The analyst monitoring alerts are typically junior-level and could be their introduction to working in a SOC as an information security analyst. The junior-level analysts receive training and are essentially told “don’t blow it,” said Triolo. Burn out will almost certainly occur “if we’re not giving them tools that they need, and we’re not setting them up to win but rather setting them up to fail.” 

Technology is the only solution for supporting analysts, said Triolo. Analysts make the call to decode low, medium and high alert criticality, and depending on their calculation, they ignore some. With an ever-increasing number of alerts, identifying alerts to ignore is an impossible mission without scalable technology.
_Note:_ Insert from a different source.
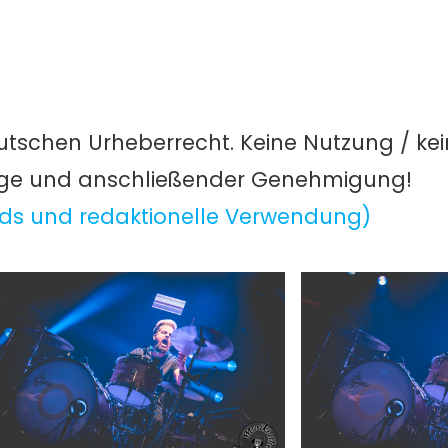
utschen Urheberrecht. Keine Nutzung / ke
age und anschließender Genehmigung!
ds und redaktionelle Verwendung)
Two in five analysts use a combination of AI and ML technologies alongside security orchestration automation and response (SOAR) tools and security information and event management (SIEM) software, according to IDC. 

“People need SIEM in order to centralize and aggregate all of their logs, security [and] security alerts. And that is kind of the primary one of the primary purposes of the SIEM itself,” said Triolo. “Not as many folks have deployed SOAR. And when they do, or if they have, they haven’t deployed very well.” 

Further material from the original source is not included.